START Records shown

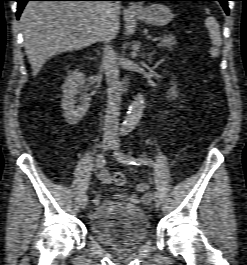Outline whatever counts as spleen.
I'll use <instances>...</instances> for the list:
<instances>
[{"label": "spleen", "mask_w": 247, "mask_h": 265, "mask_svg": "<svg viewBox=\"0 0 247 265\" xmlns=\"http://www.w3.org/2000/svg\"><path fill=\"white\" fill-rule=\"evenodd\" d=\"M205 11L206 14H210L208 9H205ZM205 26L209 31V36L213 44V47L210 49V54L213 57H217L219 55V47L222 44L219 25L214 17H208L205 20Z\"/></svg>", "instance_id": "3e777b00"}]
</instances>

END Records shown

-- Assignment --
Could you reproduce the records above exactly, leaving out every picture?

-- Reply to the exercise --
Outline whatever counts as spleen.
I'll use <instances>...</instances> for the list:
<instances>
[{"label": "spleen", "mask_w": 247, "mask_h": 265, "mask_svg": "<svg viewBox=\"0 0 247 265\" xmlns=\"http://www.w3.org/2000/svg\"><path fill=\"white\" fill-rule=\"evenodd\" d=\"M205 11L206 14H210L208 9H205ZM205 26L209 31V36L213 44V47L210 49V54L213 57H217L219 55V47L222 44L219 25L214 17H208L205 20Z\"/></svg>", "instance_id": "3e777b00"}]
</instances>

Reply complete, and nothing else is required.